(Saved data entries)
[Start of section]

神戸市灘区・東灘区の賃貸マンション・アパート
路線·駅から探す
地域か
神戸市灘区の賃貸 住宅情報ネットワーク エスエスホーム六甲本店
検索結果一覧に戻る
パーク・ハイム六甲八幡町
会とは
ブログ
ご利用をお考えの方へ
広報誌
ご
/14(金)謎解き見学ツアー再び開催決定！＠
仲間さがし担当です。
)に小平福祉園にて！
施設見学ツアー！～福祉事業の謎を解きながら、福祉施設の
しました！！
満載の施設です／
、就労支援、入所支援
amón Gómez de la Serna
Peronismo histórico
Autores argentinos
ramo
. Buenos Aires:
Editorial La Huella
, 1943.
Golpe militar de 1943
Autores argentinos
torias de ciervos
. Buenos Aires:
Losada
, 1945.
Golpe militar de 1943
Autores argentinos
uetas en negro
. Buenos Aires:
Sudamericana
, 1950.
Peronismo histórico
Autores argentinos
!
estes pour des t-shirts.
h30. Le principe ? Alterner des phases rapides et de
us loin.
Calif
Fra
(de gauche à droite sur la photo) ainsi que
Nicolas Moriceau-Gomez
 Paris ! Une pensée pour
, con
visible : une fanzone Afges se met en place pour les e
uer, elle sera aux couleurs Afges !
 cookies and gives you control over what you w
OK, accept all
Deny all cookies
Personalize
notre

[End of section]
[Start of section]

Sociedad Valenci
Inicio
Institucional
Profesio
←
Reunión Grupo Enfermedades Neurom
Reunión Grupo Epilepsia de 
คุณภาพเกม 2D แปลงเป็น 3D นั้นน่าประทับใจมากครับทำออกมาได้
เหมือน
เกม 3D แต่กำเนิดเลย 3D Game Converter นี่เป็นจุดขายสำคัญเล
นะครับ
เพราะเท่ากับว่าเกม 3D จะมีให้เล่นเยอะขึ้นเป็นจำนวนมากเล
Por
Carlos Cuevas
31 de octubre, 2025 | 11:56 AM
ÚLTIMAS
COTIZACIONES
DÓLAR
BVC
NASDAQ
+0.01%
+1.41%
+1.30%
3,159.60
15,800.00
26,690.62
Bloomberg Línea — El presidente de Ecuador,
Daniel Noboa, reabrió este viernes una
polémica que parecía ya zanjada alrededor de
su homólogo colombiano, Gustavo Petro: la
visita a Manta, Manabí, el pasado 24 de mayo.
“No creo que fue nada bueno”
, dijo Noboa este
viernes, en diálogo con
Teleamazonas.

[End of section]

AIM OF THE TASK — Go through the entries and copy each line holding the string "Reunión".

EXPECTED ANSWER —
Reunión Grupo Enfermedades Neurom
Reunión Grupo Epilepsia de 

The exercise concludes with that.